Series: Divergent #3
Published by HarperCollins on 2013-10-22
Genres: Dystopian, Young Adult
Buy on Amazon
The faction-based society that Tris Prior once believed in is shattered—fractured by violence and power struggles and scarred by loss and betrayal. So when offered a chance to explore the world past the limits she’s known, Tris is ready. Perhaps beyond the fence, she and Tobias will find a simple new life together, free from complicated lies, tangled loyalties, and painful memories.
But Tris’s new reality is even more alarming than the one she left behind. Old discoveries are quickly rendered meaningless. Explosive new truths change the hearts of those she loves. And once again, Tris must battle to comprehend the complexities of human nature—and of herself—while facing impossible choices about courage, allegiance, sacrifice, and love.
Told from a riveting dual perspective, Allegiant, by #1 New York Times best-selling author Veronica Roth, brings the Divergent series to a powerful conclusion while revealing the secrets of the dystopian world that has captivated millions of readers in Divergent and Insurgent.

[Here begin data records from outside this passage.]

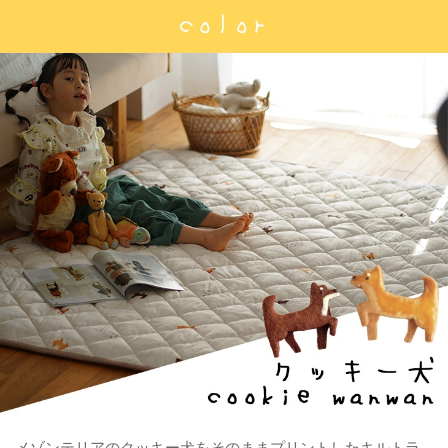
メゾンテリアのクッキー犬をそのままプリントしたキルトラ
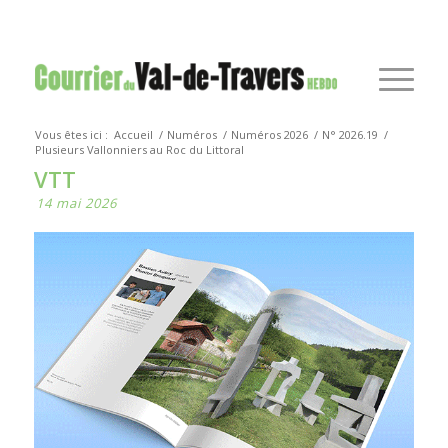
Vous êtes ici :
Accueil
/
Numéros
/
Numéros 2026
/
N° 2026.19
/
Plusieurs Vallonniers au Roc du Littoral
VTT
14 mai 2026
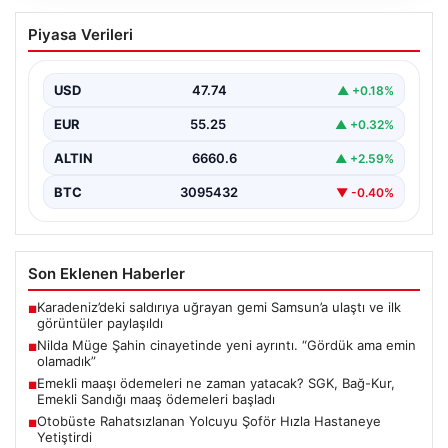
Nilda Müge Şahin cinayetinde yeni
Piyasa Verileri
ayrıntı. “Gördük ama emin olamadık”
{"title": "Nilda Müge Şahin Cinayetiyle İlgili Yeni
Gelişmeler ve Detaylar", "content": "İstanbul'un Şişli
USD
47.74
▲ +0.18%
ilçesinde…
EUR
55.25
▲ +0.32%
ALTIN
6660.6
▲ +2.59%
BTC
3095432
▼ -0.40%
Son Eklenen Haberler
Karadeniz’deki saldırıya uğrayan gemi Samsun’a ulaştı ve ilk
■
görüntüler paylaşıldı
Nilda Müge Şahin cinayetinde yeni ayrıntı. “Gördük ama emin
■
olamadık”
Emekli maaşı ödemeleri ne zaman yatacak? SGK, Bağ-Kur,
■
Emekli Sandığı maaş ödemeleri başladı
Otobüste Rahatsızlanan Yolcuyu Şoför Hızla Hastaneye
■
Yetiştirdi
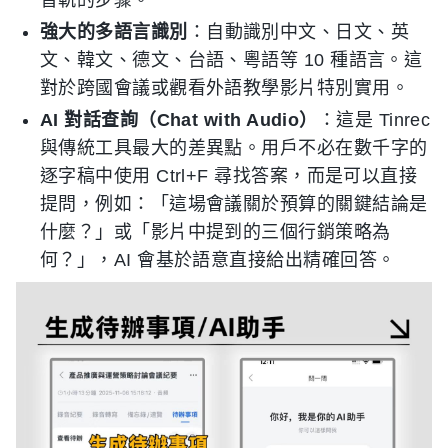
音軌的步骤。
強大的多語言識別
：自動識別中文、日文、英
文、韓文、德文、台語、粵語等 10 種語言。這
對於跨國會議或觀看外語教學影片特別實用。
AI 對話查詢（Chat with Audio）
：這是 Tinrec
與傳統工具最大的差異點。用戶不必在數千字的
逐字稿中使用 Ctrl+F 尋找答案，而是可以直接
提問，例如：「這場會議關於預算的關鍵結論是
什麼？」或「影片中提到的三個行銷策略為
何？」，AI 會基於語意直接給出精確回答。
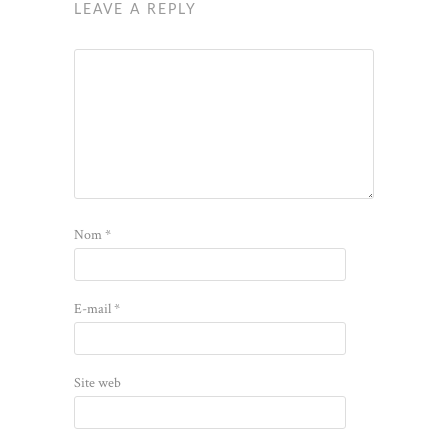
LEAVE A REPLY
Nom
*
E-mail
*
Site web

Nothing will ever be able to compare to Divergent for me. I instinctively knew that Roth would never be able to produce a second book in the series that would live up to my high expectations. This was as close as she could get though. The writing was solid, the characters stayed true to who they were, and the plot was original and unexpected (except for that scene that everyone told me about… you know the one I’m talking about).
Divergent was filled with world building. Insurgent dealt more with tearing that world down, showing us that not everything was as we believed. Allegiant, Roth had to build a whole new world. It showed exactly how talented she is as an author, regardless of the one star reviews. I think it’s highly unfair that so many people judged Roth’s writing ability solely based on the fact that they didn’t like the ending. I think it’s important that readers remember that just because they don’t like something that happens, it doesn’t make it a bad book. In fact, it could mean quite the opposite. My mother once told me that art is anything that evokes an emotion, regardless on whether it is a positive or negative one. If this statement is true, then Roth has just produced an amazing piece of art. She has given teens (and adults) a lot to think about.
So there was that scene, that everyone was talking about (even though I insisted I didn’t want spoilers. It was kind of impossible to avoid). While reading the book, I was actually able to set aside everything I had heard, and by the time that I had reached that scene, I found that I had completely forgotten about it. Then I thought “Ah. Right. I knew about this.” I processed it and moved on. By the end of the book, though, I was pretty broken. I could see in my mind’s eye this whole other possible ending to the book, where the birds are singing and everyone is happy. That wouldn’t have been true to the series though. This story is not supposed to end with a happily ever after, and I probably would’ve been disappointed if it had.